Assessment of Facial Soft Tissue Thickness in Individuals having Skeletal Class II Malocclusion

Jacob T Kunnath, Ravi M Subrahmanya, Harnoor Dhillon

Keywords : Facial profile, Skeletal malocclusions, Soft tissue thickness,Cephalometrics

Citation Information : Kunnath JT, Subrahmanya R M, Dhillon H. Assessment of Facial Soft Tissue Thickness in Individuals having Skeletal Class II Malocclusion. World J Dent 2020; 11 (3):179-184.

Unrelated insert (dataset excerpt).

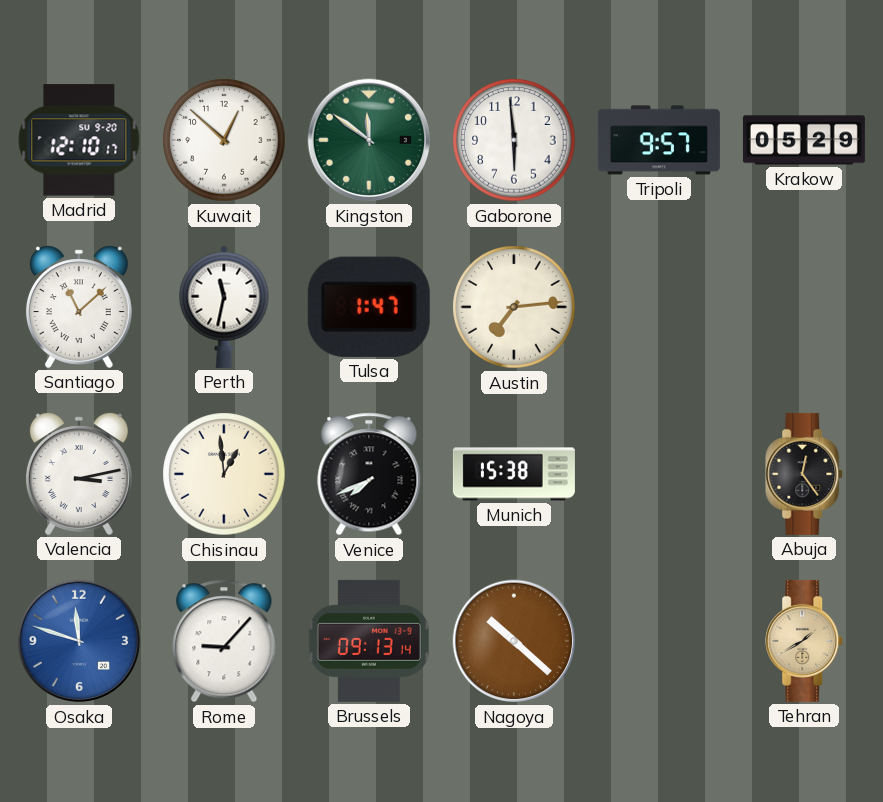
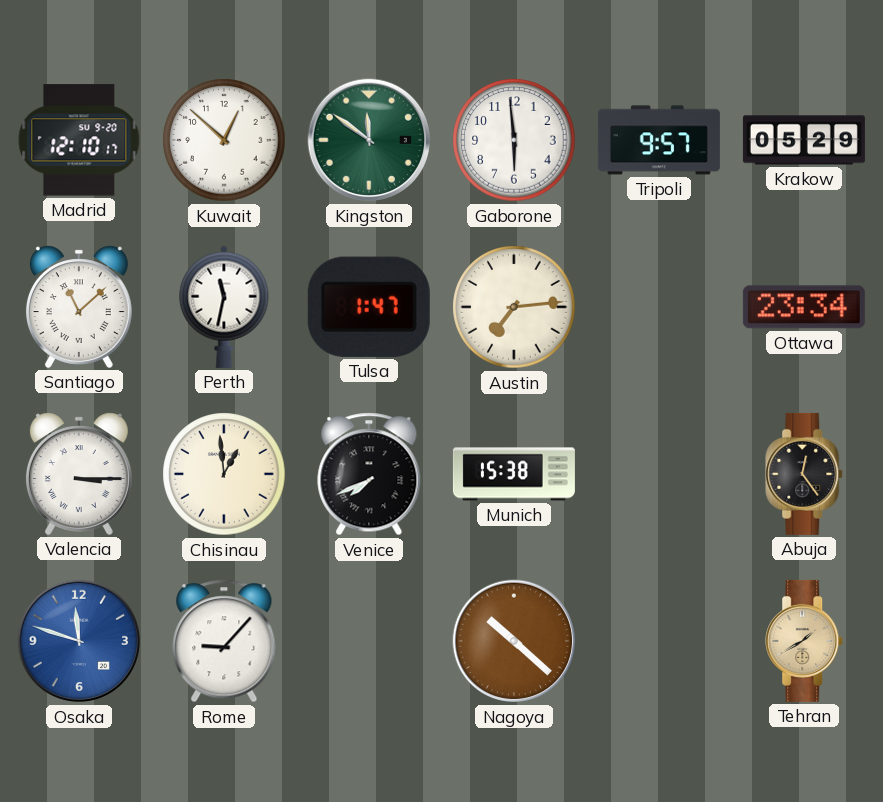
Ottawa: none -> 23:34
Valencia: 3:13 -> 3:15
Brussels: 09:13 -> none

DOI: 10.5005/jp-journals-10015-1724

License: CC BY-NC 4.0

Published Online: 27-07-2020

Copyright Statement:  Copyright © 2020; Jaypee Brothers Medical Publishers (P) Ltd.


Abstract

Aim: To measure and compare the facial soft tissue thicknesses (FSTT) between skeletal class I and class II patients. Materials and methods: The sample consisted of lateral cephalograms of 120 patients (60 females and 60 males) of 18–30 years. These were subdivided into groups I, II, and III (n = 40 each) consisting of individuals with skeletal class I, mandibular retrognathism-induced skeletal class II, and maxillary prognathism-induced skeletal class II, respectively. Selected digital cephalograms were imported into the Nemoceph software (Nemotec, Spain) and calibrated. The thickness of the facial soft tissue was assessed and compared at 10 anthropological landmarks. Result: Significant differences between the study groups were noted with respect to the mean Gls-G, Sn-A, and St-U1 values. In addition, sexual dimorphism was also noted. Conclusion: Given the significant variation in the FSTT among the study groups, it is vital that the clinician in addition to accounting for the skeletal malocclusion also considers the soft tissue dimensions while formulating the treatment protocol. Clinical significance: The differences among different skeletal malocclusions may be taken into account in patients undergoing orthodontics or corrective jaw surgery, both during diagnosis and treatment planning.